*AIM OF THE TASK*. Filter task. Return each line of the material that holds the string "klaar".

*STORED DATA*.
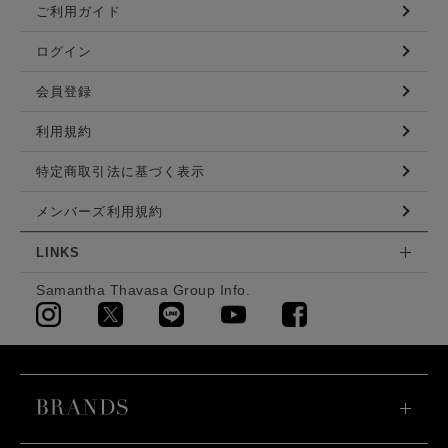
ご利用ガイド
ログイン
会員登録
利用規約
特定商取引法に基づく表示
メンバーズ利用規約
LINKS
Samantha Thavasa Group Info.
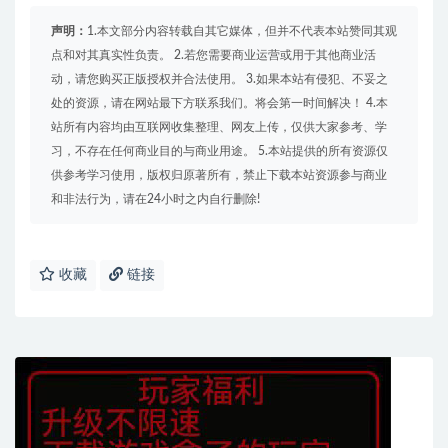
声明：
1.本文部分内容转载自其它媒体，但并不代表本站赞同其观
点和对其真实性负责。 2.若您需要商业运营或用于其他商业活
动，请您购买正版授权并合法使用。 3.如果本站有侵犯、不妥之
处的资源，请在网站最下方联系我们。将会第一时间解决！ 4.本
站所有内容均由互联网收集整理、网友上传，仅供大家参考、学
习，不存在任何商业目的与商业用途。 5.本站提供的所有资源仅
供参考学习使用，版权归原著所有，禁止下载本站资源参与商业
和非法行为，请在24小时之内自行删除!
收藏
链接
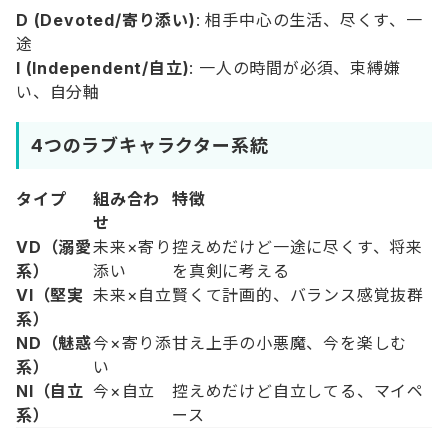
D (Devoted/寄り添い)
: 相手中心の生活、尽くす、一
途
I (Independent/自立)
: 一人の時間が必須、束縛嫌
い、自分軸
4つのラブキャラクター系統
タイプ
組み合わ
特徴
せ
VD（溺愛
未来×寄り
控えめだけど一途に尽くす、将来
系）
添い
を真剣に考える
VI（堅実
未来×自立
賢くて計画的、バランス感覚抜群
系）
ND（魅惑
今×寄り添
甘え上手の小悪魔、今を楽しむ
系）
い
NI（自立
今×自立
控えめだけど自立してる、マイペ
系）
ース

--

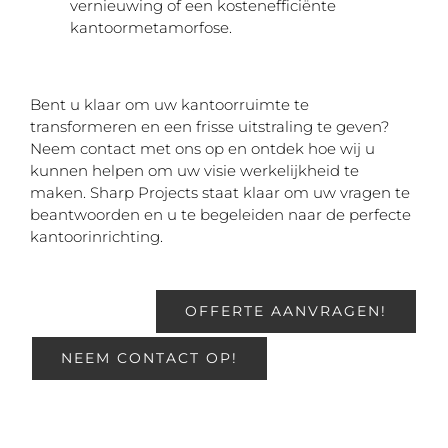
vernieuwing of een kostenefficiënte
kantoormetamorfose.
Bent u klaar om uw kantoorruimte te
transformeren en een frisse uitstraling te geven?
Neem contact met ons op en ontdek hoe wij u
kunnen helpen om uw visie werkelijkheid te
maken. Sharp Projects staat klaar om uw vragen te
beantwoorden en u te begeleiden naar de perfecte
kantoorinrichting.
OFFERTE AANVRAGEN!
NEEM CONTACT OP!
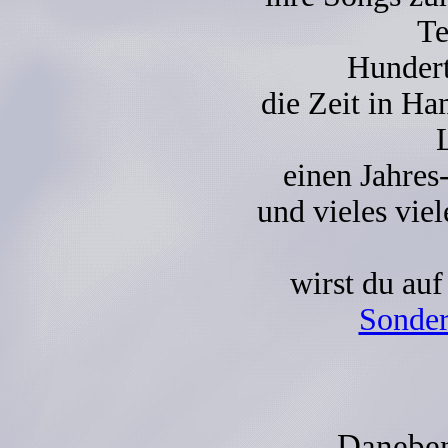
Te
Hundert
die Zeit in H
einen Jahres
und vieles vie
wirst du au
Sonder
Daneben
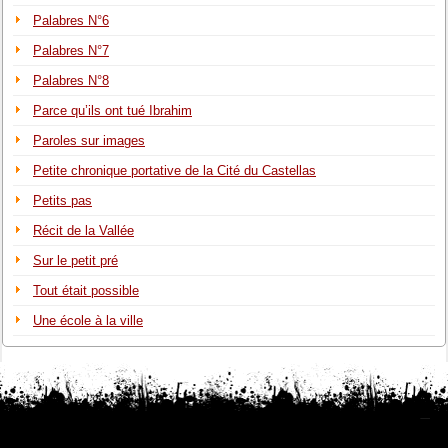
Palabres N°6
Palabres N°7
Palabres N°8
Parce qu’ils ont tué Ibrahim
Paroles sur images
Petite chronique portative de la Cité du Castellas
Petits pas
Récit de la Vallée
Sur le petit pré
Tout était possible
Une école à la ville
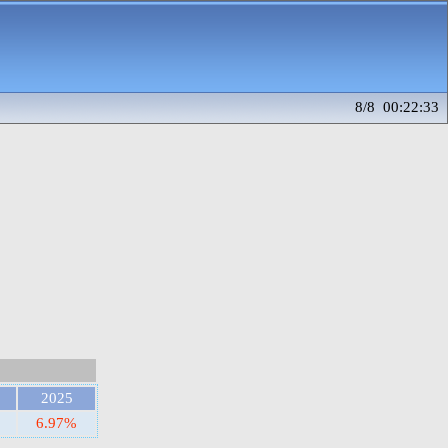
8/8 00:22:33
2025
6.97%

*EXERCISE OUTPUT*.
Bent u klaar om uw kantoorruimte te
maken. Sharp Projects staat klaar om uw vragen te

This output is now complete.